Leaving out the images, repeat all the lines below exactly.

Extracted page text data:
· · · ·

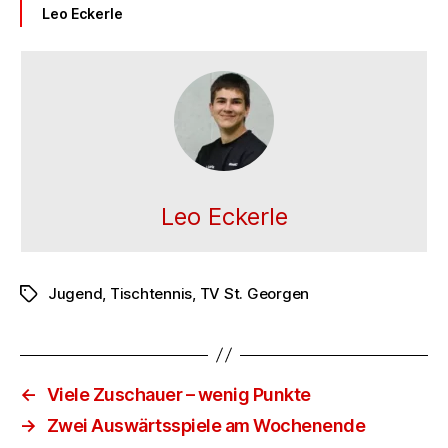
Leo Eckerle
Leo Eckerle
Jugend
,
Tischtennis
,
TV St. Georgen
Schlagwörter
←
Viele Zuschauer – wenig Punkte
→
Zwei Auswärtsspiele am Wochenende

· · · ·

ANSWER TO THE PROBLEM |
Leo Eckerle
Leo Eckerle
Jugend
,
Tischtennis
,
TV St. Georgen
Schlagwörter
←
Viele Zuschauer – wenig Punkte
→
Zwei Auswärtsspiele am Wochenende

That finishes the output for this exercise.